ワキ一行のやり取りが終わると一声の囃子、前シテの出になります。
先にツレの男が立ち、あとから老人姿のシテが出てきます。装束付けを見ると、ツレは直面に無地熨斗目、ヨレの水衣となっているのですが、どうも小袖の上に着けているのは水衣ではなく側次のような感じです。後から出たシテの尉も、無地熨斗目にシケの水衣とあるのですが、こちらも小袖の上は側次のような感じで、頭には髻を包む頭巾のようなものも着けています。唐土の人物というのを強調した装束なのでしょうか。
シテは背に負い柴、右手に杖をついていますが、これらは装束付けの通りです。

さて橋掛りでの一セイの後、アシライで舞台に入りツレが正中、シテが常座に立ってシテのサシ。さらに二人での謡が続き「わびしき業を柴採りて かへる山路の苦しさよ かへる山路の苦しさよ」でシテ・ツレ立ち位置を入れ替えて、ツレが目付に進み、シテが正中に立ちます。

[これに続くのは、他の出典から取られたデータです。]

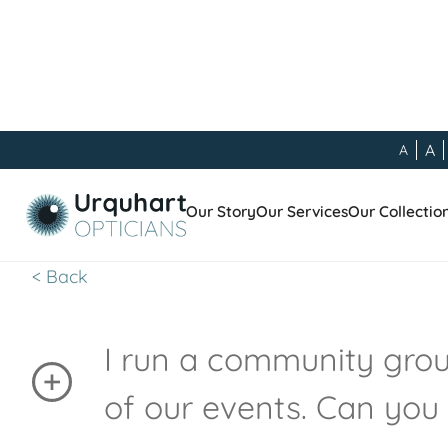
A
A
Other
Our Story
Our Services
Our Collectio
< Back
I run a community group
of our events. Can you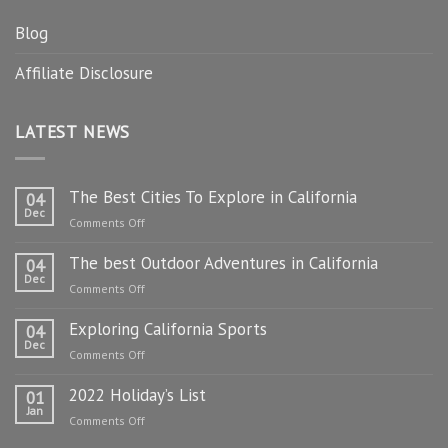
Blog
Affiliate Disclosure
LATEST NEWS
The Best Cities To Explore in California
04
Dec
on
Comments Off
The
The best Outdoor Adventures in California
Best
04
Dec
Cities
on
Comments Off
To
The
Explore
Exploring California Sports
best
04
in
Dec
Outdoor
on
Comments Off
California
Adventures
Exploring
in
2022 Holiday’s List
California
01
California
Jan
Sports
on
Comments Off
2022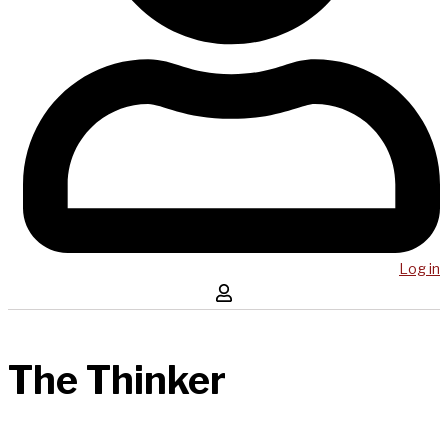
Log in
The Thinker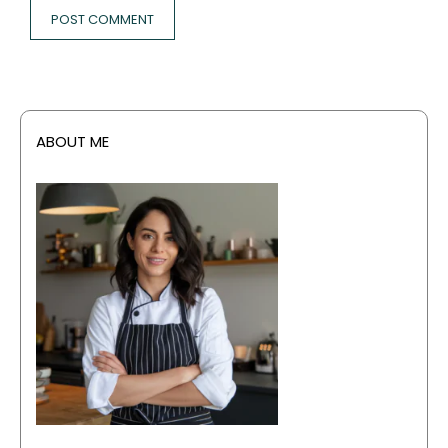
ABOUT ME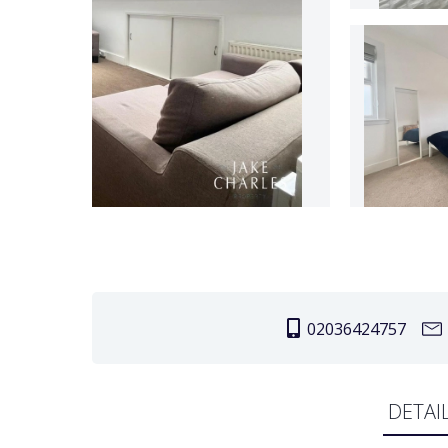
02036424757
DETAI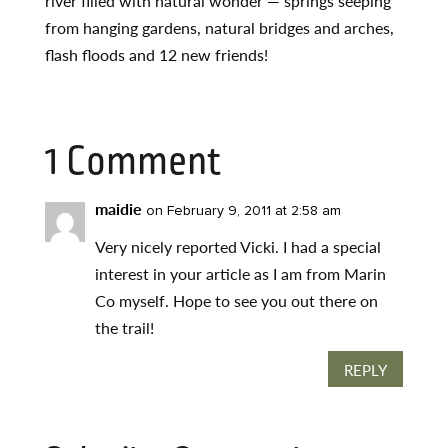
river filled with natural wonder — springs seeping
from hanging gardens, natural bridges and arches,
flash floods and 12 new friends!
1 Comment
maidie
on February 9, 2011 at 2:58 am
Very nicely reported Vicki. I had a special
interest in your article as I am from Marin
Co myself. Hope to see you out there on
the trail!
REPLY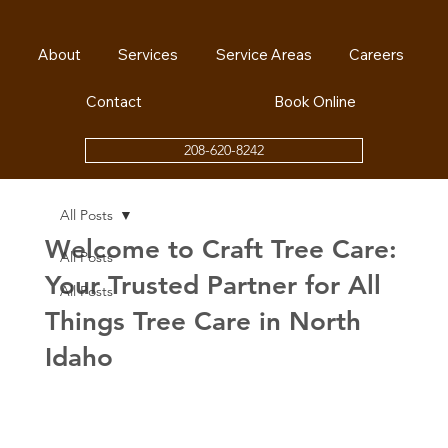
About
Services
Service Areas
Careers
Contact
Book Online
208-620-8242
All Posts
Welcome to Craft Tree Care:
All Posts
Your Trusted Partner for All
All Posts
Things Tree Care in North
Idaho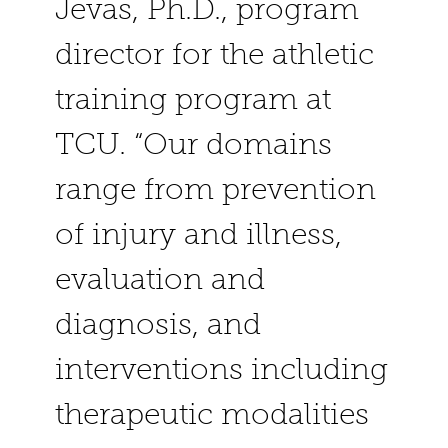
Jevas, Ph.D., program
director for the athletic
training program at
TCU. “Our domains
range from prevention
of injury and illness,
evaluation and
diagnosis, and
interventions including
therapeutic modalities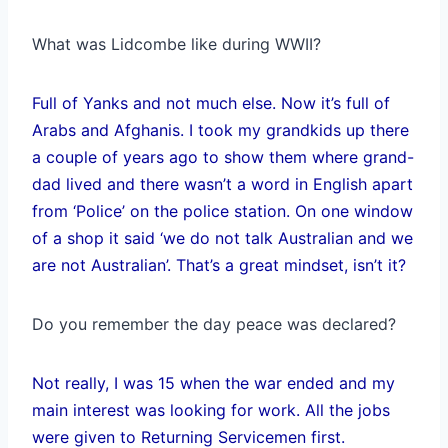
What was Lidcombe like during WWII?
Full of Yanks and not much else. Now it’s full of
Arabs and Afghanis. I took my grandkids up there
a couple of years ago to show them where grand-
dad lived and there wasn’t a word in English apart
from ‘Police’ on the police station. On one window
of a shop it said ‘we do not talk Australian and we
are not Australian’. That’s a great mindset, isn’t it?
Do you remember the day peace was declared?
Not really, I was 15 when the war ended and my
main interest was looking for work. All the jobs
were given to Returning Servicemen first.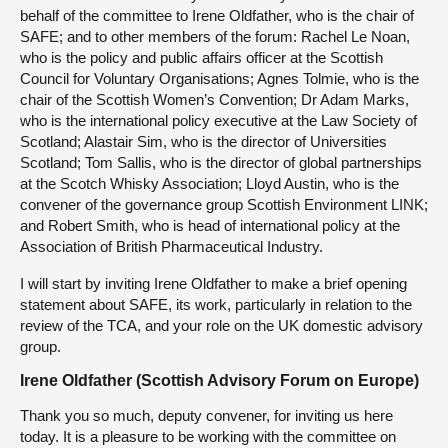
behalf of the committee to Irene Oldfather, who is the chair of
SAFE; and to other members of the forum: Rachel Le Noan,
who is the policy and public affairs officer at the Scottish
Council for Voluntary Organisations; Agnes Tolmie, who is the
chair of the Scottish Women’s Convention; Dr Adam Marks,
who is the international policy executive at the Law Society of
Scotland; Alastair Sim, who is the director of Universities
Scotland; Tom Sallis, who is the director of global partnerships
at the Scotch Whisky Association; Lloyd Austin, who is the
convener of the governance group Scottish Environment LINK;
and Robert Smith, who is head of international policy at the
Association of British Pharmaceutical Industry.
I will start by inviting Irene Oldfather to make a brief opening
statement about SAFE, its work, particularly in relation to the
review of the TCA, and your role on the UK domestic advisory
group.
Irene Oldfather (Scottish Advisory Forum on Europe)
Thank you so much, deputy convener, for inviting us here
today. It is a pleasure to be working with the committee on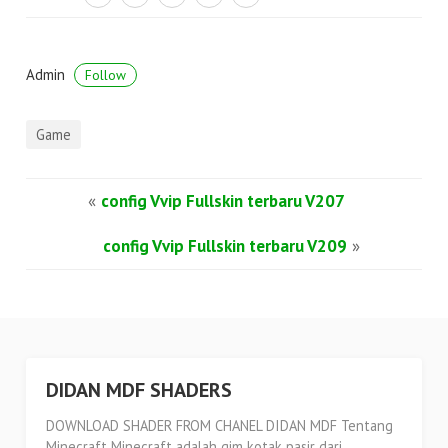
Admin
Follow
Game
«
config Vvip Fullskin terbaru V207
config Vvip Fullskin terbaru V209
»
DIDAN MDF SHADERS
DOWNLOAD SHADER FROM CHANEL DIDAN MDF Tentang
Minecraft Minecraft adalah gim kotak pasir dari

ワキの問いかけ、山人に尋ねたいことがあると声をかけます。
シテはワキを見て見慣れぬ姿と言い、入唐の沙門であろうと推量します。ワキは、よく分かりましたねと答え、仏法流布の古跡を尋ねてこれより渡天しようと思う旨を述べます。シテ、ワキの問答が続き、地謡の上歌「星の國にと行く雲の」の一句の打切でツレが笛座前に進んで着座、シテは「こころせよ胸の月」と目付にやや向きを換えてから正面に戻し、さらに「よその光を」とワキと向き合います。
さらに左から回って常座に向かい「見るを尋ぬるはかなさよ」と正向いて左右と出、三足下がって静かに立ちます。

ワキの詞。このやり取りを面白いと評した後、向こうに見える竹林に雲が凄まじく風落ちて、気疎き景色なのはいったいどうしたことか、と問いかけます。
シテはこれに答えて、あの竹林の岩洞は虎の住処で、向かいに見える高山より雲が覆って、龍虎の戦いがあるのだと言います。

ワキは驚き「さては不思議や まのあたり 龍虎の戦ふ有様を 今見ることの不思議さよ」と謡います。